戒名リストの謎を解く
ほり:すごい考察。現時点の調査としてはここまで?
工藤:実はまだ続きがあって、青森で親戚たちが集まったときに、父のいとこが持ってきてくれた史料がこれです。これはどうやら、歴代の工藤家の戒名のリストらしいです。最初は正直、あんまり使えないと思ったんですけど。
工藤:この冊子の上端には1から31までの数字が振ってあって、下に亡くなった年月が書いてあります。でも、時代はごちゃまぜになっている。これは半分謎解きなんですが、どうやら亡くなった「日」が下2ケタで並んでいるのではないか。
ほり:例えば1日に亡くなったら、どの年であれ、その月であれ、「1」の欄に書くわけだ。インデックスの方法が斬新だけど、もしかすると月命日がパっとわかるようになっているのかもしれない。……あれ?家系図には亡くなった日が書かれているから、同じ日付がこの戒名リストにも出てくる?
工藤:そう!これが僕の頑張ったところなんですが、戒名リストによれば、平眞の父三之焏が昭和16年5月28日に亡くなったと書いてあるんですが、戸籍をもとに作った家系図にも三之焏が昭和16年5月28日に亡くなったとあるんです。
ほり:すごい!!!よくたどり着きましたね。
工藤:戒名リストに書かれている人ってそこまで多くないんですよ。

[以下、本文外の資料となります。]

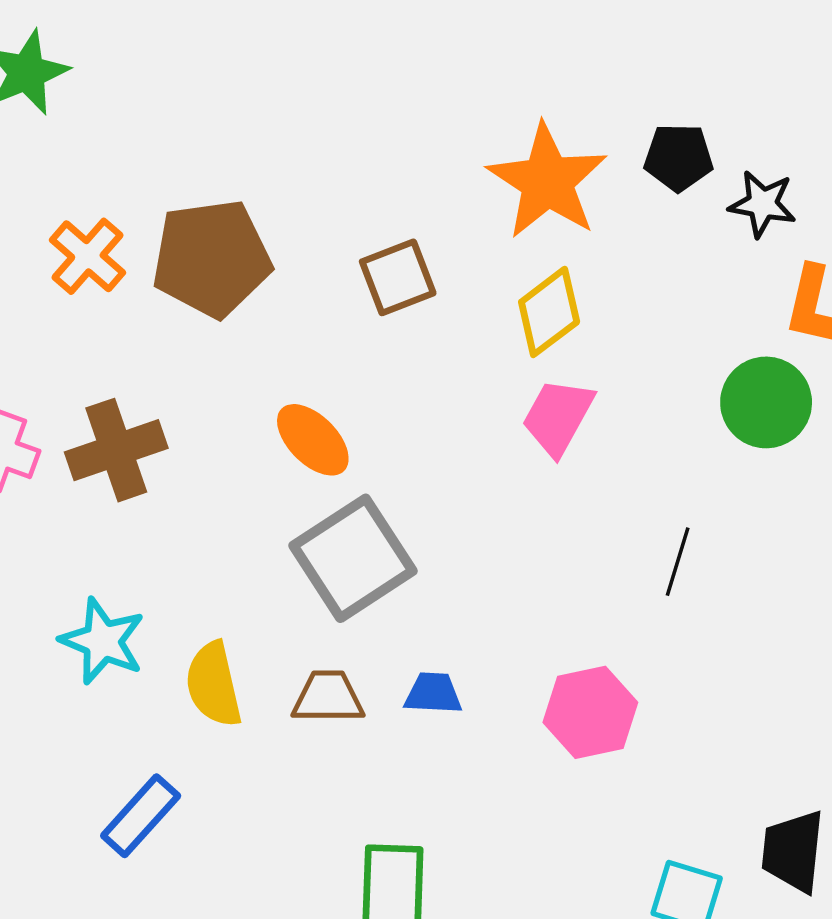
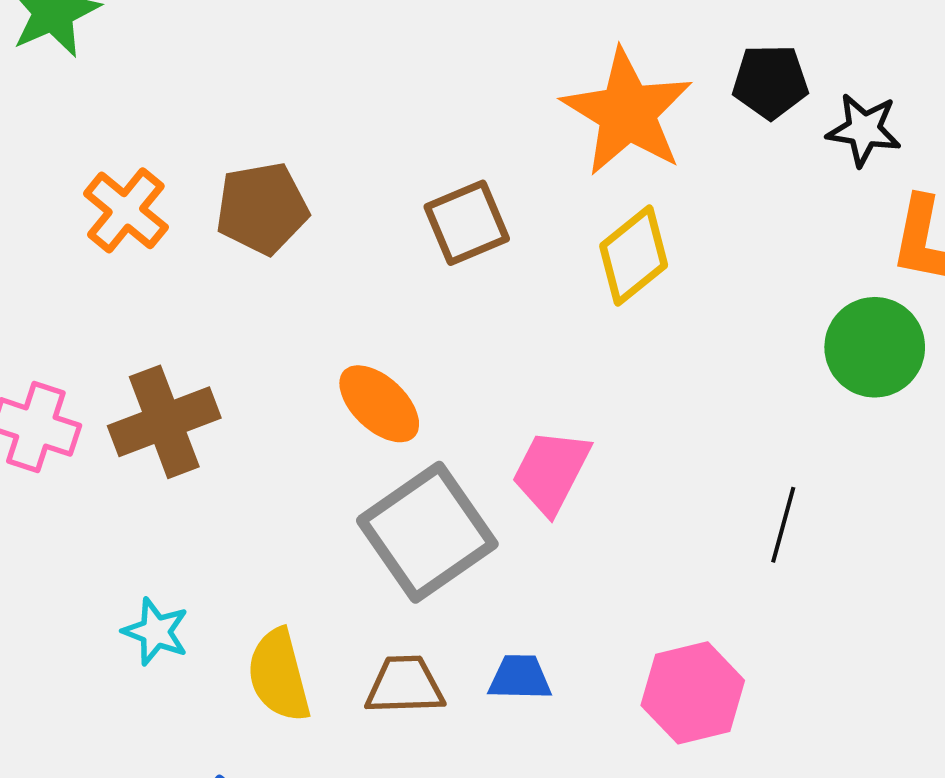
brown pentagon: (212, 258) -> (262, 208), size x0.7
pink trapezoid: (558, 417) -> (551, 471), moved
cyan star: (103, 641) -> (156, 632), size x0.7

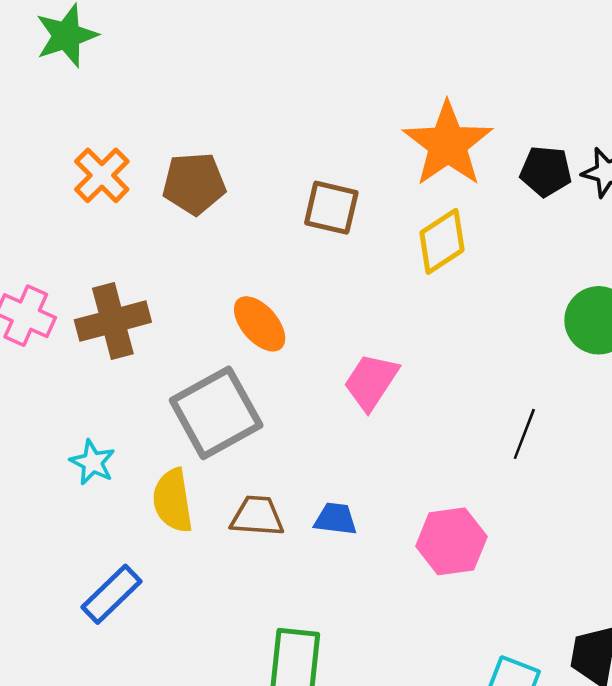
black pentagon: (770, 82) -> (546, 171), moved
brown square: (467, 223) -> (331, 208), turned 30
gray square: (427, 532) -> (216, 413), moved

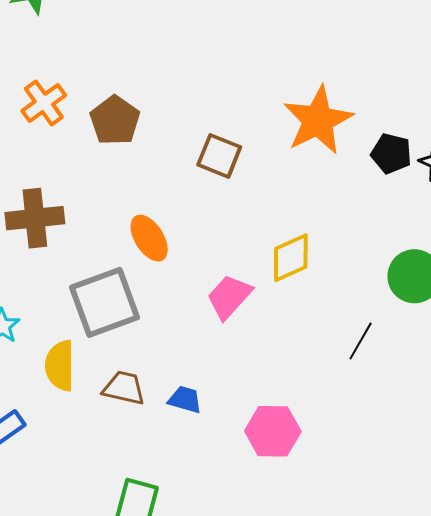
brown pentagon: (194, 184) -> (115, 120), turned 30
yellow diamond: (442, 241) -> (291, 258), moved
black line: (524, 434) -> (361, 341), moved

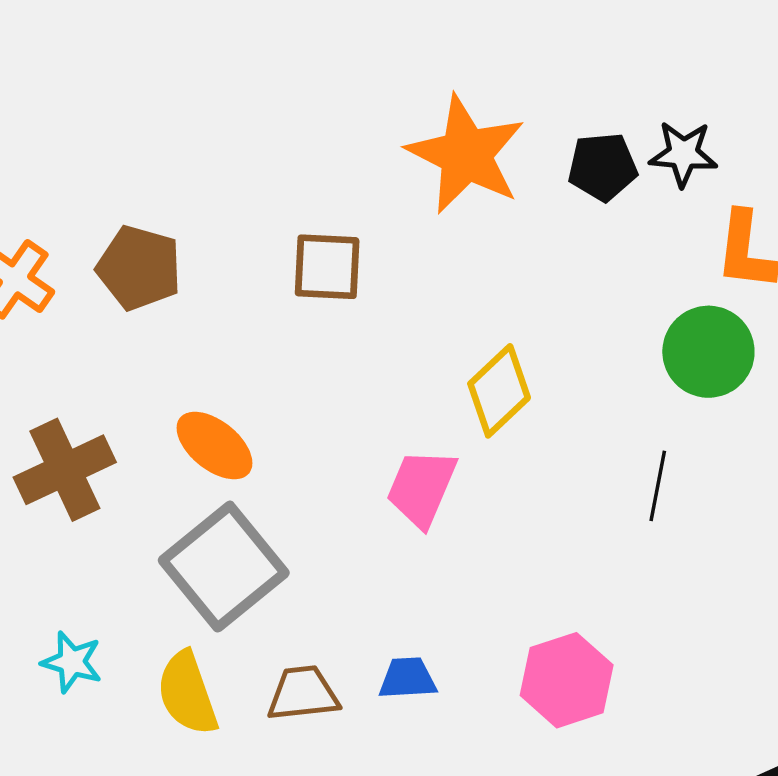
orange ellipse: (149, 238) -> (214, 446), moved

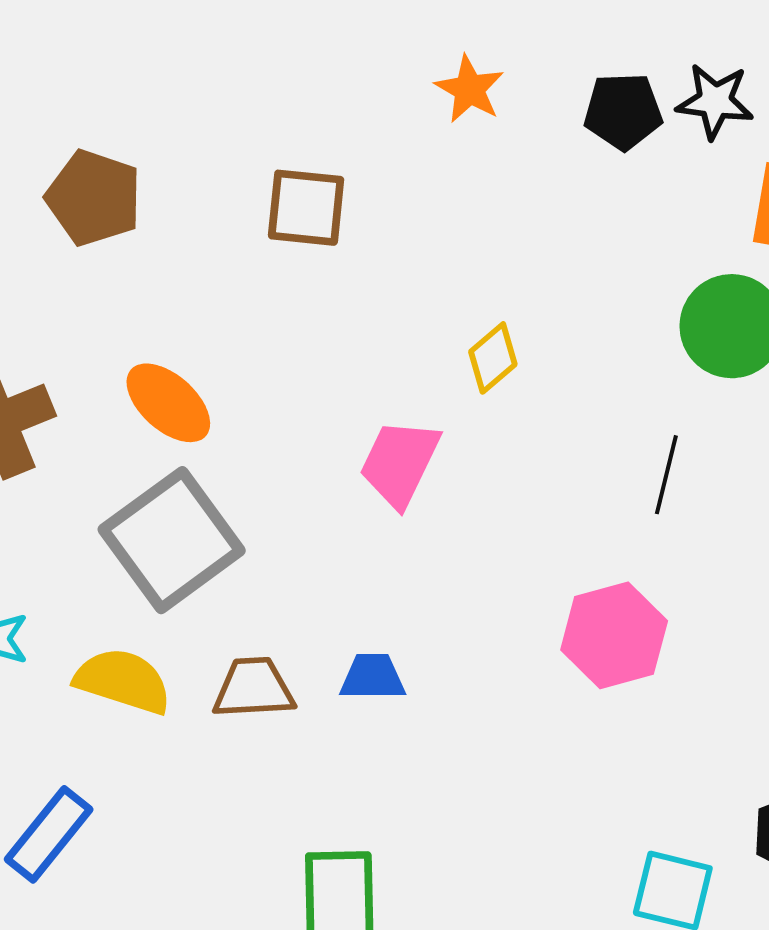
orange star: (466, 155) -> (470, 89), size x0.5
yellow diamond: (499, 391) -> (493, 358), size x0.7
pink hexagon: (567, 680) -> (614, 635), moved
yellow semicircle: (187, 693) -> (123, 681), turned 124

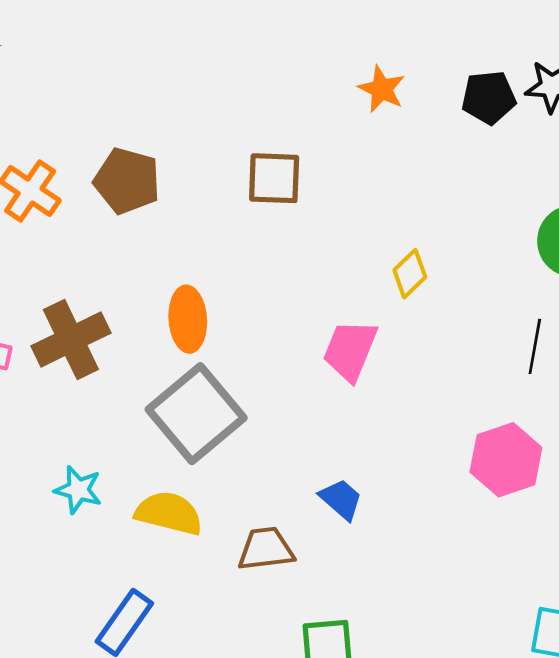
orange ellipse: (168, 403) -> (188, 319), turned 48
blue trapezoid: (373, 677) -> (341, 499), turned 45
brown trapezoid: (254, 688) -> (266, 549), moved

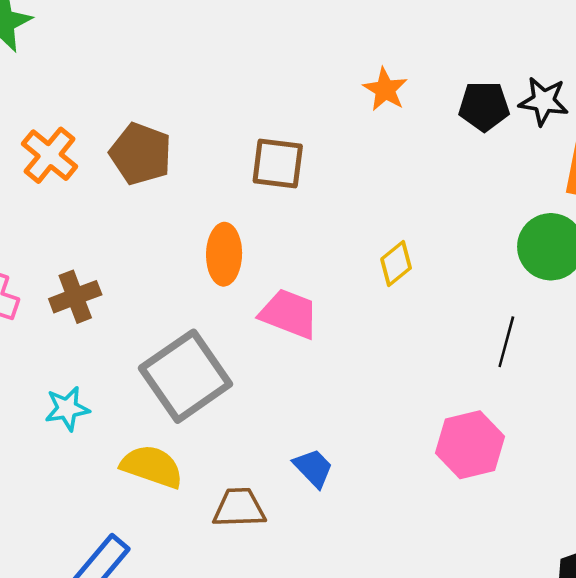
orange ellipse: (188, 319) -> (224, 254), moved
brown cross: (71, 339) -> (75, 297), size x0.7
pink trapezoid: (350, 350) -> (289, 314), moved, turned 84
cyan star: (78, 490) -> (67, 409), moved, turned -30

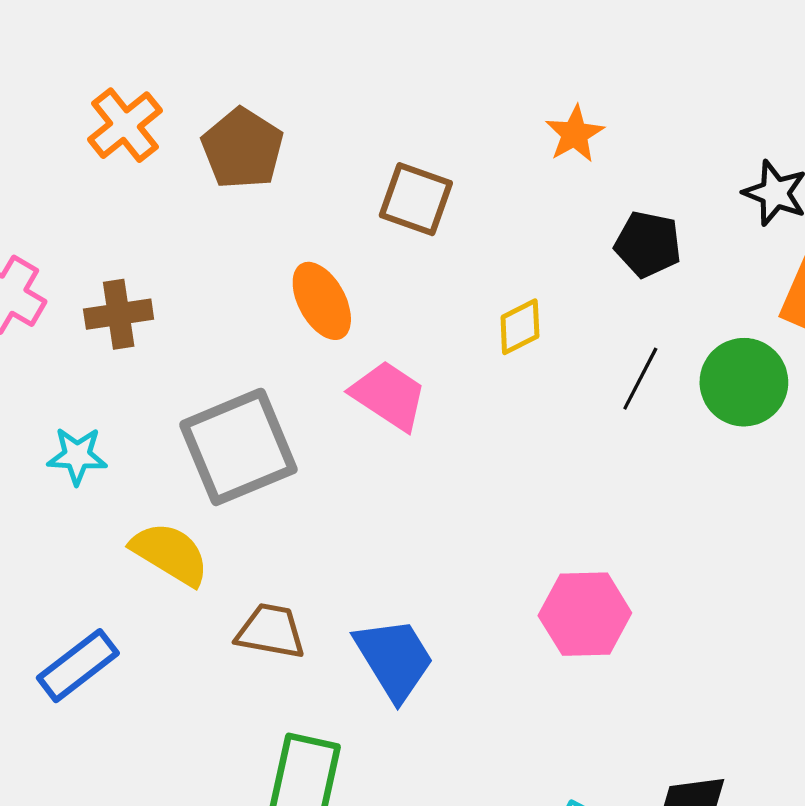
black pentagon: (484, 106) -> (648, 244), moved
orange ellipse: (224, 254) -> (322, 301), turned -42
yellow diamond: (396, 264) -> (520, 327), moved
black line: (506, 342) -> (640, 379), moved
blue trapezoid: (313, 468) -> (394, 659), moved, size x1.6

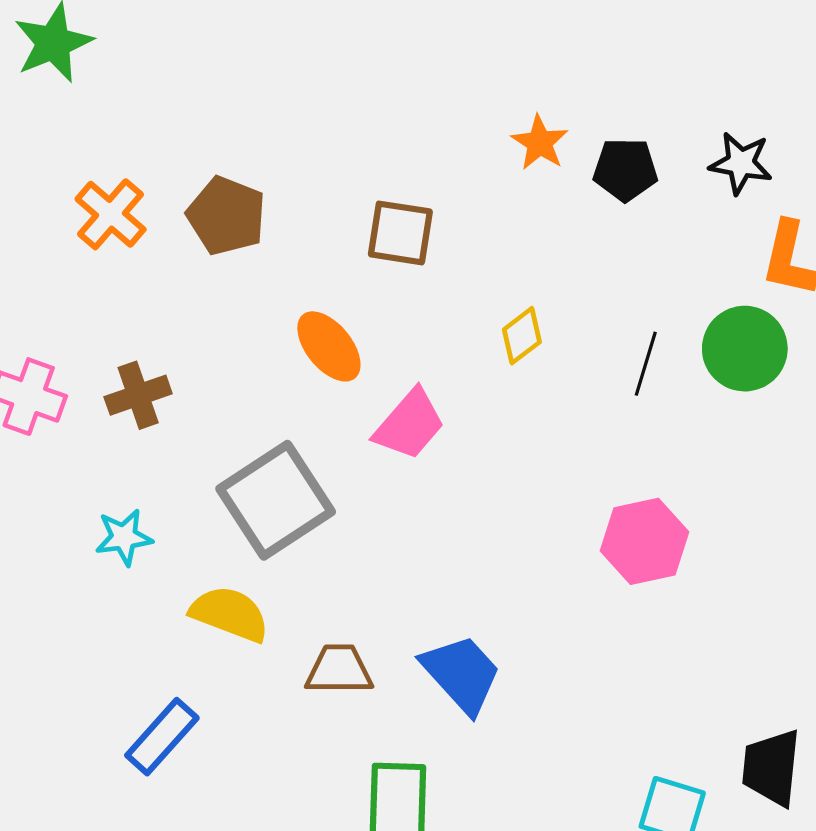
black pentagon: (648, 244) -> (625, 170), moved
pink trapezoid: (389, 396) -> (409, 424), turned 108
pink hexagon: (585, 614) -> (645, 541), moved

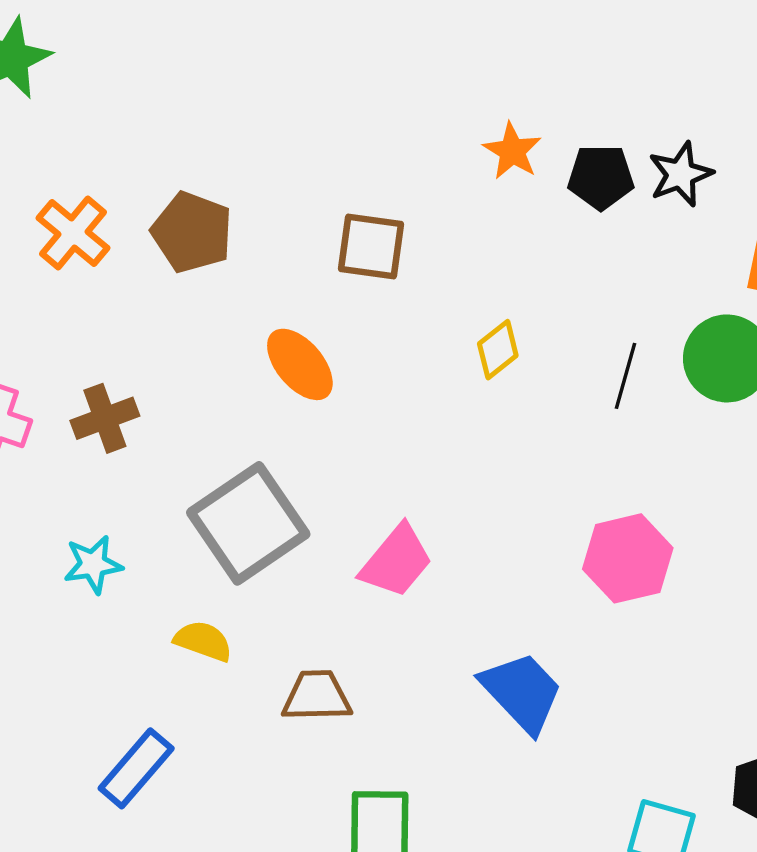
black star: (741, 163) -> (680, 174), moved, turned -30
pink trapezoid: (409, 424) -> (396, 561), moved
yellow semicircle: (230, 614) -> (203, 641), size x0.7
blue trapezoid: (461, 674) -> (522, 692), moved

数えると12人ぐらい。どれも家系図上で重要な人が必ず入っているので、「この中に三之焏(初代)も書かれているのでは?」という視点で見てみたんです。
ほり:うんうん。
工藤:そしたら、戒名リストには文久2年に亡くなった人がいる。西暦に直すと1862年。ただ、本名は書かれていない。この人が初代三之焏なのではないか。
ほり:家系図には初代三之焏の亡くなった日付が書かれていないから断定はできないけど、年代的に三之焏と推測できるわけか。家系図よれば三之焏の姪のれいが文政9年(1826年)に生まれているので、年代的にはだいたい合っていそう。
工藤:そう。ただ、戒名リストにはさらに昔の人物がひとりいたんですよ。文化14年(1817年)に亡くなった人の記録がある。
ほり:この人を三之焏とするには年代が古すぎる?
工藤:はい。なので僕はこの人は三之焏の父ではないかと思っています。家系図では三之焏までだったのが、戒名リストのおかげでもう一代遡ることができたと思っています。戒名しかわかりませんが。
ほり:すごい。
工藤:もう一つ話があって、「戒名には自分の本名の一部が使われる」という法則があります。例えば僕のおじいちゃんは工藤十彦(とひこ)と言うんですけど、戒名は「誠岳十善信士」で、「十」の字が含まれている。もしこの法則が過去から続いてたとすると、おかしなことがある。「三之焏」のどの字も戒名に含まれていないんですよ。
ほり:なるほど。
工藤:ここで、思い出してほしいのが、三之焏は通り名という説。
ほり:そうだった!
工藤:本当は三之焏(初代)には別の本名があって、そこから一部をとって戒名がつけられたのではないか。逆にいえば、この戒名の字のどれかが本名に含まれているのではないか。そうなったときに、「ちょっと待て」と。藩政史料をもう一度見返してみたい。
ほり:こわいこわい。工藤さんの伏線回収がうますぎてこわい。
工藤:青森の図書館で藩政史料を見たときは「家系図に出てくる名前が出てくるか」を調べたので出てこなかったけど、今一度「戒名に含まれる字」で調べなおしたら見つかるかもしれない。
ほり:その史料はここにはない?
工藤:ない。
ほり:写真やコピーは?
工藤:全部は取れてない。
ほり:ここまでかー!
工藤:なので、次の宿題は、また青森の図書館に行って、藩政史料を読んで「戒名に含まれる字」で調べなおすことです。
ほり:行ってほしい!もちろん、すべては「戒名には自分の本名の一部が使われる」という法則が三之焏にも適用されているという仮定のもとだけど、このわずかな希望をものにしてほしい。